Task details →
Please copy every line with the string "multiples" from the entries below.
[Opening Material for the task section]
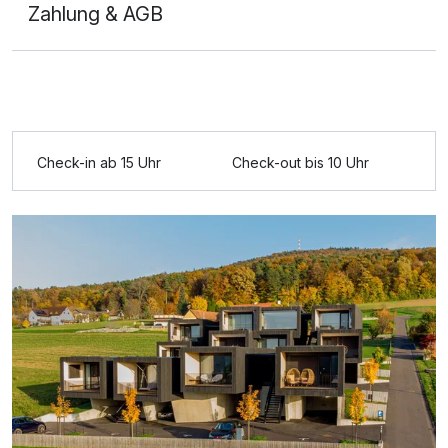
Zahlung & AGB
Ausstattung
Für 6 Tage
589,00 €
p.P. ab
Check-in ab 15 Uhr
Check-out bis 10 Uhr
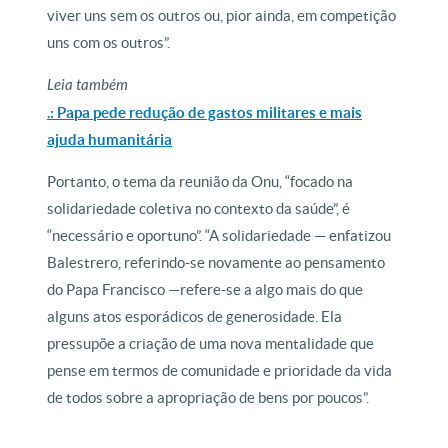
viver uns sem os outros ou, pior ainda, em competição
uns com os outros”.
Leia também
.: Papa pede redução de gastos militares e mais
ajuda humanitária
Portanto, o tema da reunião da Onu, “focado na
solidariedade coletiva no contexto da saúde”, é
“necessário e oportuno”. “A solidariedade — enfatizou
Balestrero, referindo-se novamente ao pensamento
do Papa Francisco —refere-se a algo mais do que
alguns atos esporádicos de generosidade. Ela
pressupõe a criação de uma nova mentalidade que
pense em termos de comunidade e prioridade da vida
de todos sobre a apropriação de bens por poucos”.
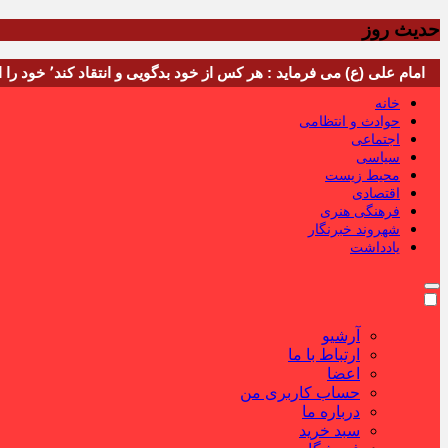
حدیث روز
امام علی (ع) می فرماید : هر کس از خود بدگویی و انتقاد کند٬ خود را اصلاح کرده و هر کس خودستایی نماید٬ پس به تحقیق خویش را تباه نموده است.
خانه
حوادث و انتظامی
اجتماعی
سیاسی
محیط زیست
اقتصادی
فرهنگی هنری
شهروند خبرنگار
یادداشت
آرشیو
ارتباط با ما
اعضا
حساب کاربری من
درباره ما
سبد خرید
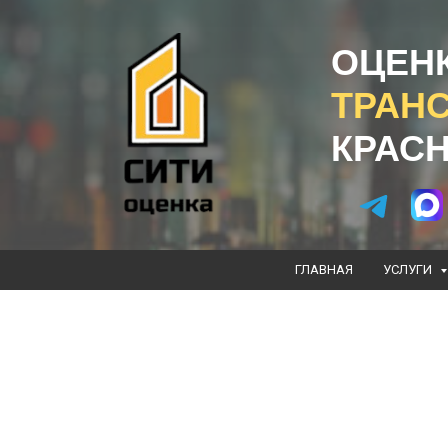
ОЦЕН
ТРАН
КРАС
ГЛАВНАЯ
УСЛУГИ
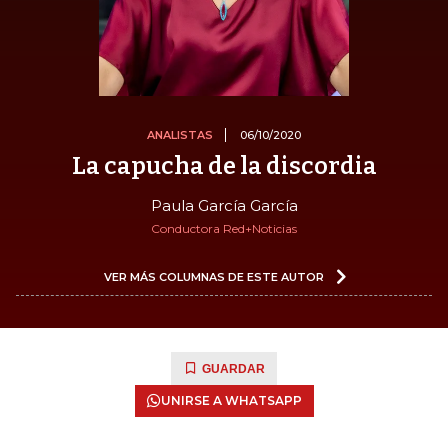
ANALISTAS
06/10/2020
La capucha de la discordia
Paula García García
Conductora Red+Noticias
VER MÁS COLUMNAS DE ESTE AUTOR
GUARDAR
UNIRSE A WHATSAPP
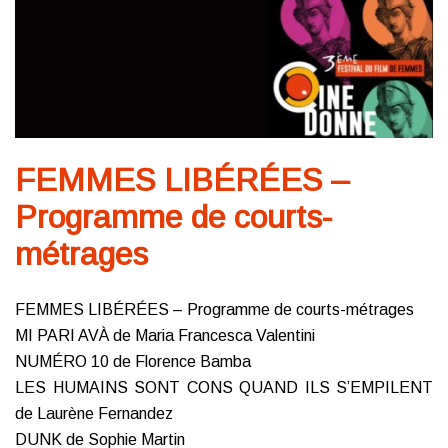
FEMMES LIBÉRÉES –
Programme de courts-
métrages
FEMMES LIBÉRÉES – Programme de courts-métrages
MI PARI AVÀ de Maria Francesca Valentini
NUMÉRO 10 de Florence Bamba
LES HUMAINS SONT CONS QUAND ILS S’EMPILENT
de Laurène Fernandez
DUNK de Sophie Martin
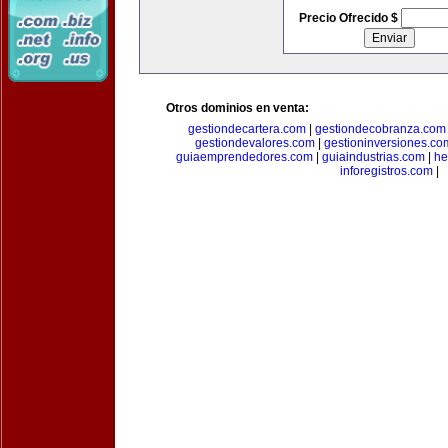
Precio Ofrecido $
Otros dominios en venta:
gestiondecartera.com
|
gestiondecobranza.com
gestiondevalores.com
|
gestioninversiones.co
guiaemprendedores.com
|
guiaindustrias.com
|
he
inforegistros.com
|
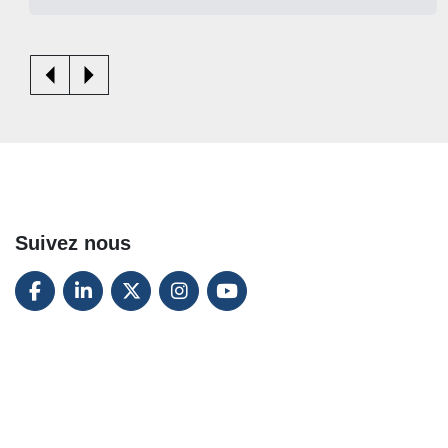
Suivez nous
FACEBOOK
LINKEDIN
TWITTER
INSTAGRAM
YOUTUBE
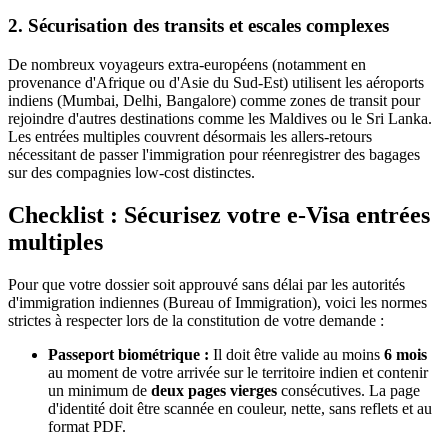
2. Sécurisation des transits et escales complexes
De nombreux voyageurs extra-européens (notamment en
provenance d'Afrique ou d'Asie du Sud-Est) utilisent les aéroports
indiens (Mumbai, Delhi, Bangalore) comme zones de transit pour
rejoindre d'autres destinations comme les Maldives ou le Sri Lanka.
Les entrées multiples couvrent désormais les allers-retours
nécessitant de passer l'immigration pour réenregistrer des bagages
sur des compagnies low-cost distinctes.
Checklist : Sécurisez votre e-Visa entrées
multiples
Pour que votre dossier soit approuvé sans délai par les autorités
d'immigration indiennes (Bureau of Immigration), voici les normes
strictes à respecter lors de la constitution de votre demande :
Passeport biométrique :
Il doit être valide au moins
6 mois
au moment de votre arrivée sur le territoire indien et contenir
un minimum de
deux pages vierges
consécutives. La page
d'identité doit être scannée en couleur, nette, sans reflets et au
format PDF.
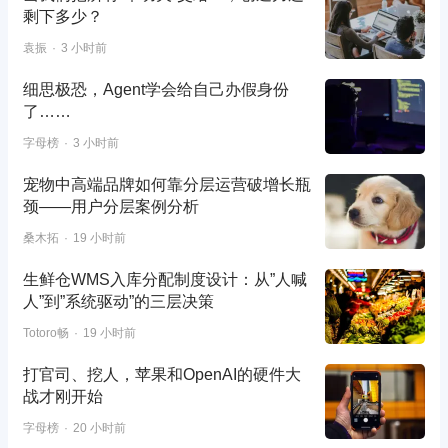
剩下多少？
袁振
3 小时前
细思极恐，Agent学会给自己办假身份
了……
字母榜
3 小时前
宠物中高端品牌如何靠分层运营破增长瓶
颈——用户分层案例分析
桑木拓
19 小时前
生鲜仓WMS入库分配制度设计：从”人喊
人”到”系统驱动”的三层决策
Totoro畅
19 小时前
打官司、挖人，苹果和OpenAI的硬件大
战才刚开始
字母榜
20 小时前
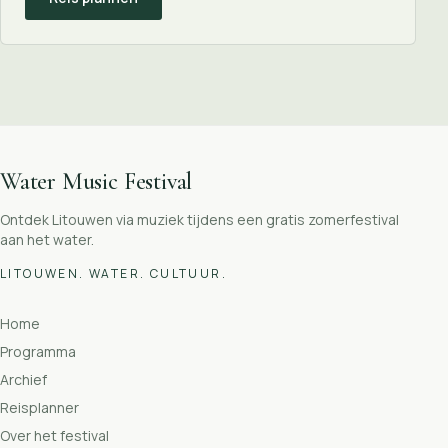
Water Music Festival
Ontdek Litouwen via muziek tijdens een gratis zomerfestival
aan het water.
LITOUWEN. WATER. CULTUUR.
Home
Programma
Archief
Reisplanner
Over het festival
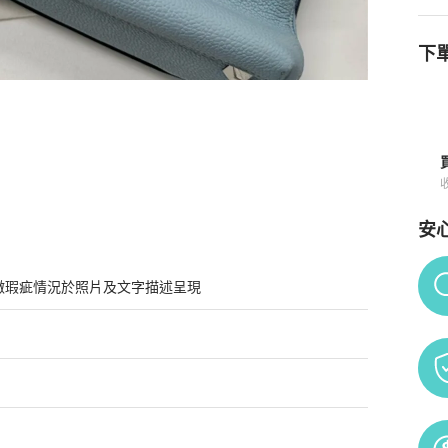
下單
安
Po
微瑕疵情況於照片及文字描述呈現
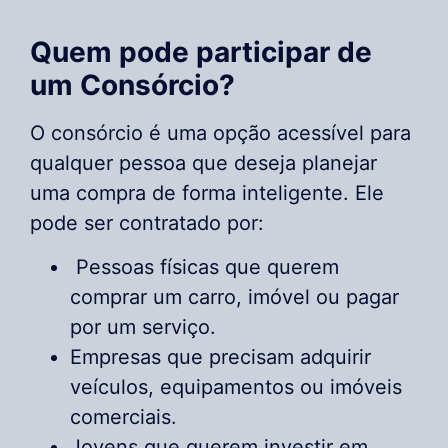
Quem pode participar de
um Consórcio?
O consórcio é uma opção acessível para
qualquer pessoa que deseja planejar
uma compra de forma inteligente. Ele
pode ser contratado por:
Pessoas físicas que querem
comprar um carro, imóvel ou pagar
por um serviço.
Empresas que precisam adquirir
veículos, equipamentos ou imóveis
comerciais.
Jovens que querem investir em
[Closing Material for the task section]
Response below →
Les entrées multiples couvrent désormais les allers-retours
multiples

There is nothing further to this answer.